Profession Barbier : La renaissance d’un art

L’entretien de la barbe est un rituel qui remonte à des siècles, voire des millénaires… Et le métier de barbier a évolué au fil du temps tantôt tonsor, tantôt perruquier ou  chirurgien, et coiffeur-barbier à nos jours où il retrouve un nouveau souffle avec les tendances actuelles qui font de la pilosité faciale un accessoire de mode distinctif et un atout de séduction.

fauteuil de barbier Paris

Du barbier d’antan à celui d’aujourd’hui…

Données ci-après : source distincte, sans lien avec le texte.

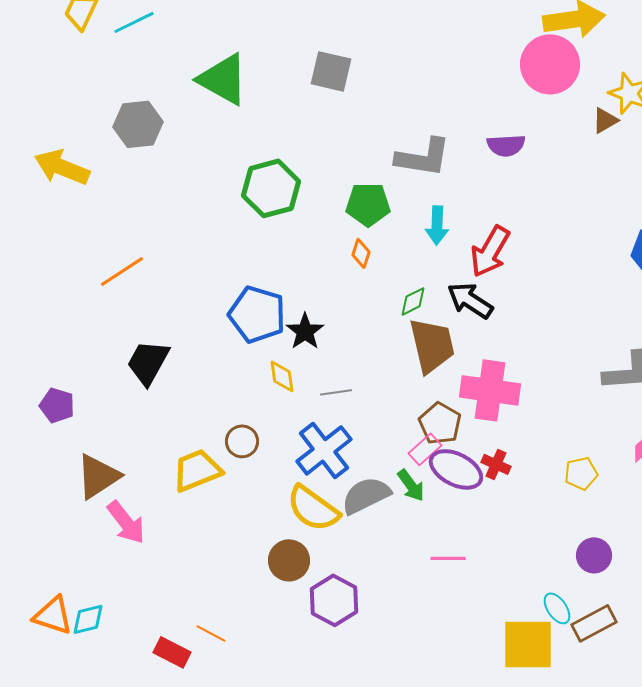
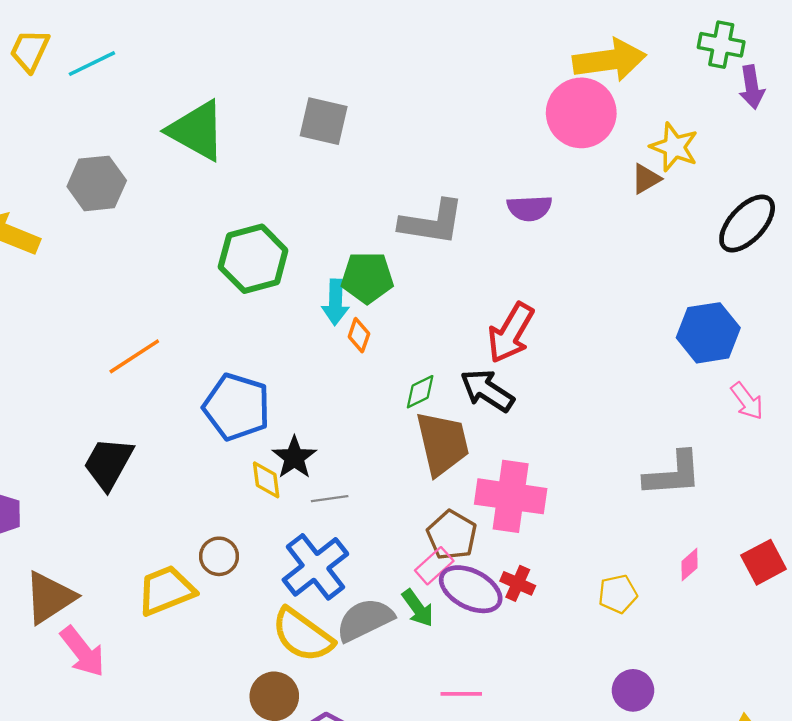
cyan arrow: (437, 225) -> (335, 302), moved
orange line: (122, 271) -> (134, 356), moved
black star: (305, 331) -> (294, 458), moved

Si les traces retrouvées dans le passé laissent entendre que l’homme se rasait déjà dans la préhistoire et au temps des pharaons, le métier de barbier fit sa première apparition en Europe dans la Grèce et la Rome antique. Pour Alexandre le Grand, le rasage fut une nécessité stratégique pour éviter à ses soldats de se faire prendre par la barbe par leurs ennemis dans les combats au corps à corps. Les romains, plus motivés par des besoins socioculturels ou esthétiques, ont commencé à se faire raser par des tonsors dès le IIIe siècle avant J-C. A l’époque, le port de la barbe était associé à la masculinité, au deuil ou à l’âge…

barbier d'antan

En France, le premier syndicat des barbiers a été fondé en 1096, et le métier a été inscrit sur le registre de taille au XIIe siècle. Sous l’Ancien Régime, ce terme se rapportait à 3 corps de métiers différents : le barbier, autorisé à tenir une boutique pour raser ; le barbier-perruquier, en charge des soins capillaires dans les grandes maisons princières ; et le barbier-chirurgien, en charge à la fois de la barbe et de petites chirurgies. Ce 3e groupe a vu le jour suite à l’interdiction  de l’Eglise à ses prêtres de pratiquer des actes chirurgicales. Les limites entre ces deux professions restèrent floues jusqu’en 1691 où elles furent officiellement séparées.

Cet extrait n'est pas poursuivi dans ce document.